Iowa has an unusual tax break for capital gains on business property held for a long time. You don't have to pay Iowa taxes on certain capital gains from the sale of business assets if you have both

1. Held the property for 10 years, and
2. "materially participated" in the business for 10 years.

This week the Iowa Department of Revenue ruled that if you buy your interest in the business in pieces, your holding period is also measured in pieces, and only the pieces held for 10 years qualify for the capital gains break.

THE COLOR CONVERTING SAGA

Chandrakant Shah began working for Color Converting Industries, an S corporation, in November 1978. He first acquired an ownership interest in the business in 1983. The S corporation later contributed the assets of the business to a limited liability company, Color Converting LLC; the S corporation continued in existence as an owner of the LLC.

He acquired additional interests in 2001 by setting up a new S corporation to buy additional interests in Color Converting LLC. At this point he had interests in two S corporations owning interests in the same LLC.

When the business sold its assets in 2003, the gain was taxed on the returns of its owners, including Mr. Shah. Mr. Shah claimed the Iowa exemption for all of the capital gain passing through to his 1040 through his two S corporations. The Department disagreed:

Because Protesters seek a deduction for capital gain resulting from the sale of their entire interest in the business, and not merely a portion of the interest, the period of time that Protesters held that interest is relevant. The Department does not dispute that the portion of the sale representing Protesters’ interest in the business that was acquired in 1983 meets the requirements of 422.7(21). Protesters maintained an ownership interest in the business despite the fact that the business entity changed. At the time of the sale of the business, Protesters held this interest in the business for more than ten years and materially participated in the business for more than 10 years.

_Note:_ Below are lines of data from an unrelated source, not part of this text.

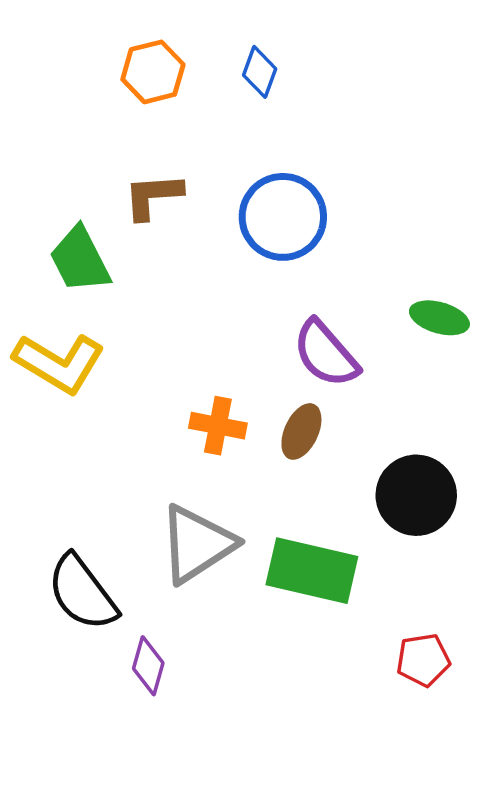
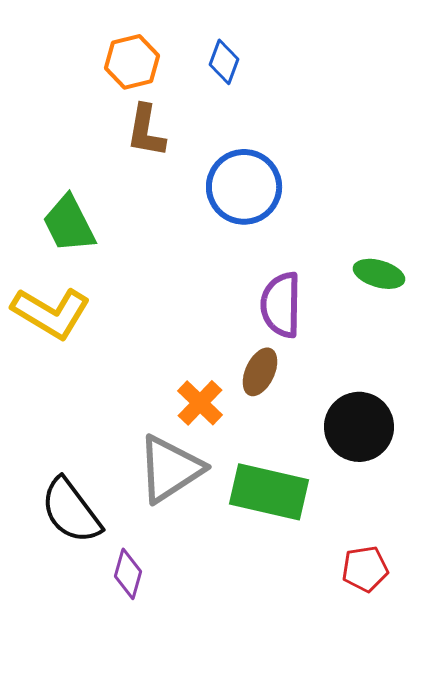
brown L-shape: (153, 196) -> (146, 131), moved, turned -76
purple semicircle: (326, 354) -> (281, 305), turned 42
orange cross: (218, 426) -> (200, 403), moved, turned 33

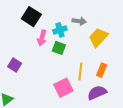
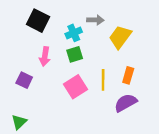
pink arrow: (42, 38) -> (45, 56), moved
green square: (59, 48) -> (75, 54), turned -32
pink square: (63, 88) -> (76, 87), moved

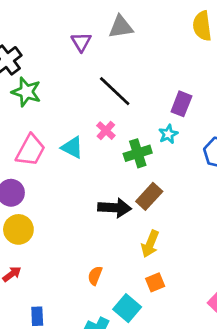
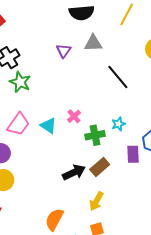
black line: (115, 91) -> (118, 77), moved
purple rectangle: (181, 104) -> (133, 154), moved, turned -30
black arrow: (115, 208) -> (74, 172), turned -35
orange semicircle: (95, 276) -> (54, 219), size x1.6

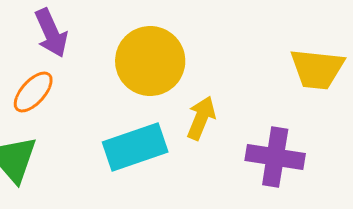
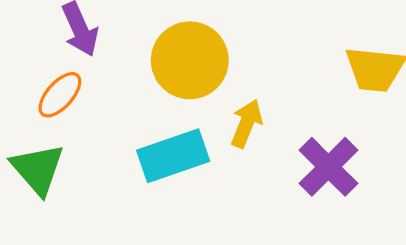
purple cross: (275, 157) -> (328, 167), turned 36

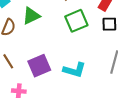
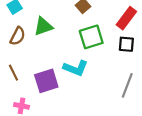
cyan L-shape: (74, 70) -> (76, 68), moved

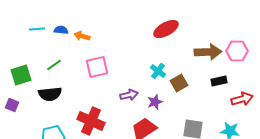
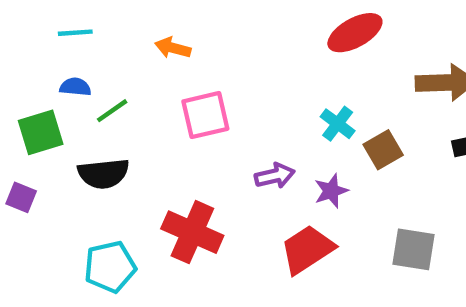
blue semicircle: (61, 30) -> (75, 87), moved

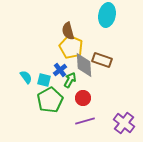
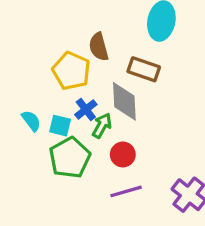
yellow pentagon: (71, 47) -> (71, 71), moved
brown rectangle: (102, 60) -> (144, 69), moved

Protesters contend however, that because the capital gain from the sale of their interest acquired in 1983 qualifies for the capital gain exclusion, that the property interest acquired in 2001 should also qualify for the exclusion.

Iowa enacted new holding period legislation this year that applies federal holding period rules to the capital gain exclusion. As federal law would treat the two interests acquired as having their own holding periods, the Iowa holding here likely would have been the same under the new law.